O caminhão pela estrada derrapou
e ficou atolado na valeta:
a porta abriu e cuspiu o motorista,
que, por momentos, se desacordou,
correndo sangue sobre sua jaqueta,
correndo adubo à solta pela pista!...
ACIDENTE III
O tratorista não sofrera nada
e foi ver o que ao reboque acontecera.
Os engradados se abriram e perdera
as galinhas, cacarejando pela estrada.
Porém a cabra estava meio degolada
e da vaquinha a perna se quebrara;
gemia o leitão, espetado numa vara...
Foi buscar a espingarda, engatilhada,
e começou a matar os feridos, um a um;
pelo menos iam servir para carnear;
e então foi atender o caminhoneiro...
Mas ao ver a espingarda, o que é comum,
o motorista começou a suplicar:
“Não me mate, que eu ainda estou inteiro!...”

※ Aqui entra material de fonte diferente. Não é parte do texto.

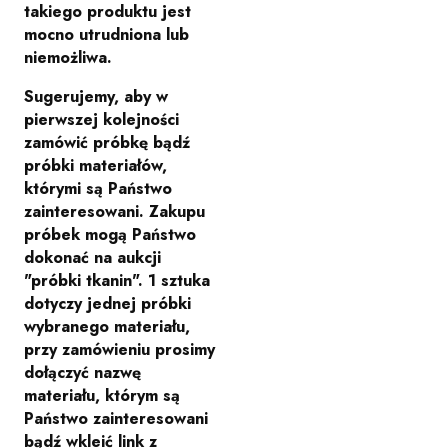
takiego produktu jest
mocno utrudniona lub
niemożliwa.
Sugerujemy, aby w
pierwszej kolejności
zamówić próbkę bądź
próbki materiałów,
którymi są Państwo
zainteresowani. Zakupu
próbek mogą Państwo
dokonać na aukcji
"próbki tkanin". 1 sztuka
dotyczy jednej próbki
wybranego materiału,
przy zamówieniu prosimy
dołączyć nazwę
materiału, którym są
Państwo zainteresowani
bądź wkleić link z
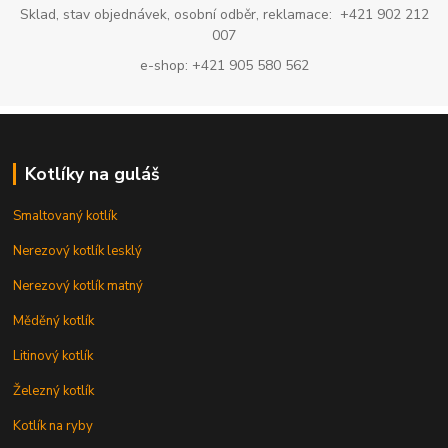
Sklad, stav objednávek, osobní odběr, reklamace: +421 902 212
007
e-shop: +421 905 580 562
Kotlíky na guláš
Smaltovaný kotlík
Nerezový kotlík lesklý
Nerezový kotlík matný
Měděný kotlík
Litinový kotlík
Železný kotlík
Kotlík na ryby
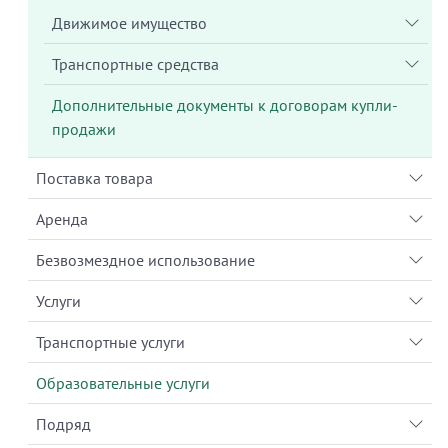
Движимое имущество
Транспортные средства
Дополнительные документы к договорам купли-
продажи
Поставка товара
Аренда
Безвозмездное использование
Услуги
Транспортные услуги
Образовательные услуги
Подряд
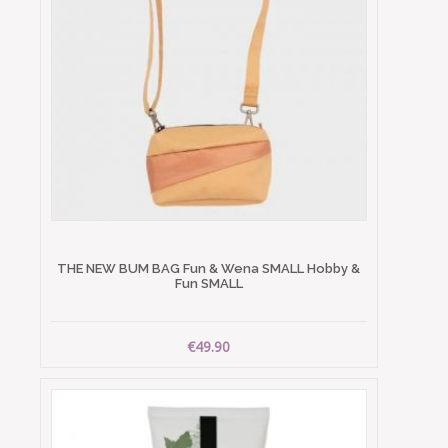
THE NEW BUM BAG Fun & Wena SMALL Hobby &
Fun SMALL
€49.90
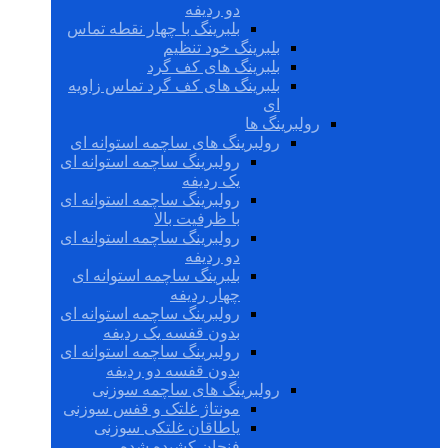
دو ردیفه
بلبرینگ با چهار نقطه تماس
بلبرینگ خود تنظیم
بلبرینگ های کف گرد
بلبرینگ های کف گرد تماس زاویه
ای
رولبرینگ ها
رولبرینگ های ساچمه استوانه ای
رولبرینگ ساچمه استوانه ای
یک ردیفه
رولبرینگ ساچمه استوانه ای
با ظرفیت بالا
رولبرینگ ساچمه استوانه ای
دو ردیفه
بلبرینگ ساچمه استوانه ای
چهار ردیفه
رولبرینگ ساچمه استوانه ای
بدون قفسه یک ردیفه
رولبرینگ ساچمه استوانه ای
بدون قفسه دو ردیفه
رولبرینگ های ساچمه سوزنی
مونتاژ غلتک و قفس سوزنی
یاطاقان غلتکی سوزنی
فنجان کشیده شده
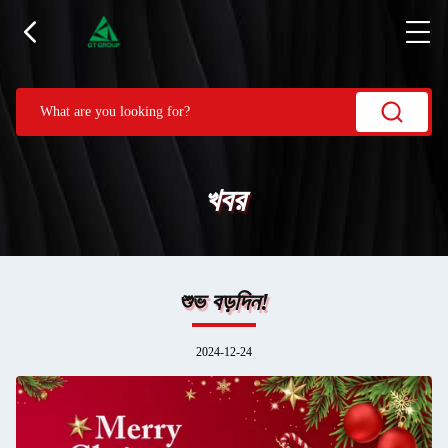
খবর
শুভ বড়দিন!
2024-12-24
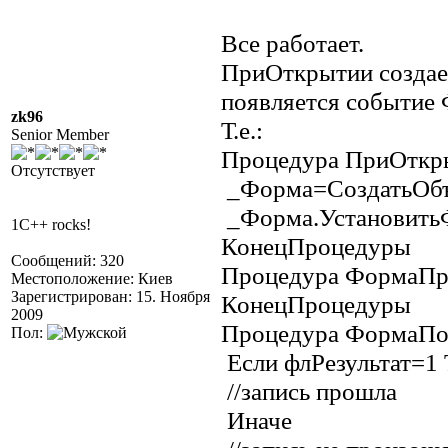
Все работает.
ПриОткрытии создаем
появляется событие
zk96
Т.е.:
Senior Member
Процедура ПриОткр
Отсутствует
_Форма=СоздатьОбъ
_Форма.Установить
1C++ rocks!
КонецПроцедуры
Сообщений: 320
Процедура ФормаПр
Местоположение: Киев
Зарегистрирован: 15. Ноября
КонецПроцедуры
2009
Процедура ФормаПос
Пол:
Если флРезультат=1 
//запись прошла
Иначе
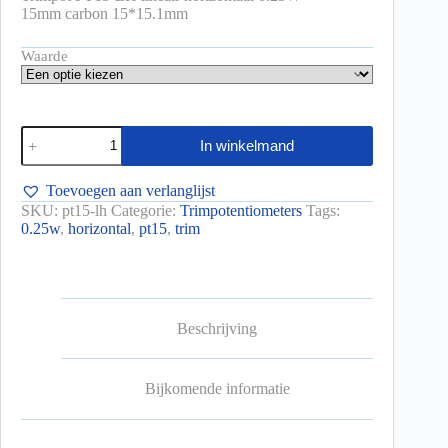
15mm carbon 15*15.1mm
Waarde
In winkelmand
Toevoegen aan verlanglijst
SKU:
pt15-lh
Categorie:
Trimpotentiometers
Tags:
0.25w
,
horizontal
,
pt15
,
trim
Beschrijving
Bijkomende informatie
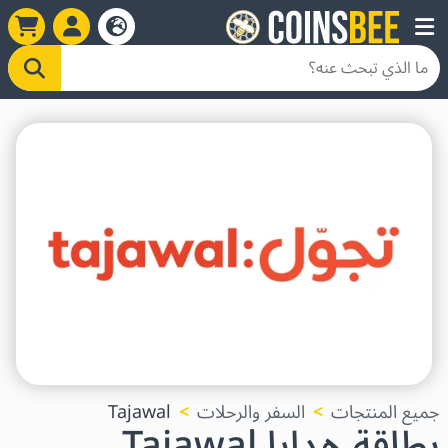
جميع المنتجات
السفر والرحلات
Tajawal
بطاقة هدايا Tajawal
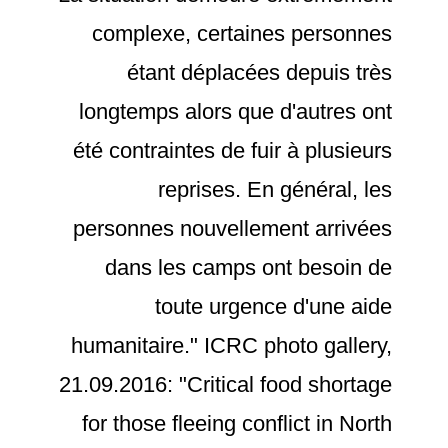
complexe, certaines personnes
étant déplacées depuis très
longtemps alors que d'autres ont
été contraintes de fuir à plusieurs
reprises. En général, les
personnes nouvellement arrivées
dans les camps ont besoin de
toute urgence d'une aide
humanitaire." ICRC photo gallery,
21.09.2016: "Critical food shortage
for those fleeing conflict in North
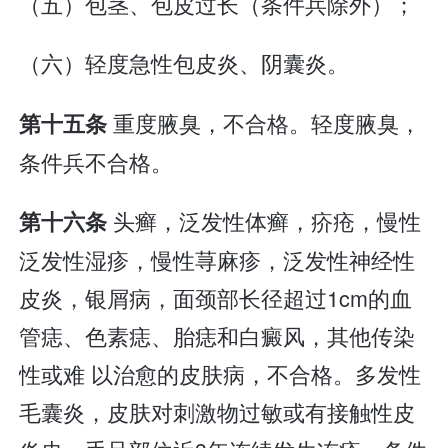
（五）包茎、包皮过长（条件兵除外）；
（六）轻度急性包皮炎、阴囊炎。
重度腋臭，不合格。轻度腋臭，
第十五条
条件兵不合格。
头癣，泛发性体癣，疥疮，慢性
第十六条
泛发性湿疹，慢性荨麻疹，泛发性神经性
皮炎，银屑病，面颈部长径超过1cm的血
管痣、色素痣、胎痣和白癜风，其他传染
性或难 以治愈的皮肤病，不合格。多发性
毛囊炎，皮肤对刺激物过敏或有接触性皮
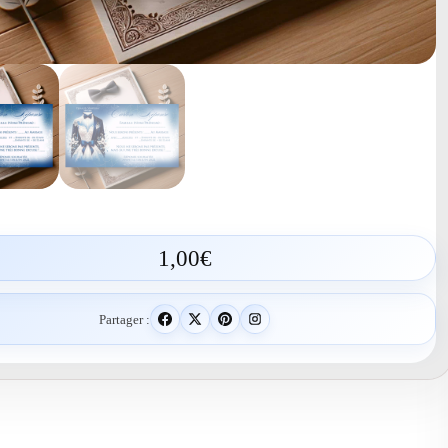
1,00
€
Partager :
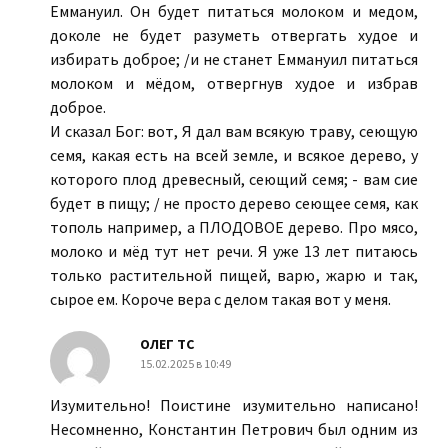
Еммануил. Он будет питаться молоком и медом,
доколе не будет разуметь отвергать худое и
избирать доброе; /и не станет Еммануил питаться
молоком и мёдом, отвергнув худое и избрав
доброе.
И сказал Бог: вот, Я дал вам всякую траву, сеющую
семя, какая есть на всей земле, и всякое дерево, у
которого плод древесный, сеющий семя; - вам сие
будет в пищу; / не просто дерево сеющее семя, как
тополь например, а ПЛОДОВОЕ дерево. Про мясо,
молоко и мёд тут нет речи. Я уже 13 лет питаюсь
только растительной пищей, варю, жарю и так,
сырое ем. Короче вера с делом такая вот у меня.
ОЛЕГ ТС
15.02.2025 в 10:49
Изумительно! Поистине изумительно написано!
Несомненно, Константин Петрович был одним из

HORÁRIO DE TREM I (17 OUT 12)
Chegou o capiau na estação de trem
e foi falar com um dos funcionários:
“O sinhô entende dos vagões ferroviários?”
“Trabalho aqui... Não sou mecânico, porém...”
“Não, não é isso, o trem das onze quando vem?”
“O trem das onze já passou, veja os horários!”
“Eu não sei ler esses cartazes salafrários,
Mas às onze e quinze me parece também tem...”
“Esse comboio já passou também.”
“E o das onze e meia...?” quis o capiau saber.
“Também passou, já é quase meio-dia.”
“Ah, bão,” disse o capiau, “não tem porém...”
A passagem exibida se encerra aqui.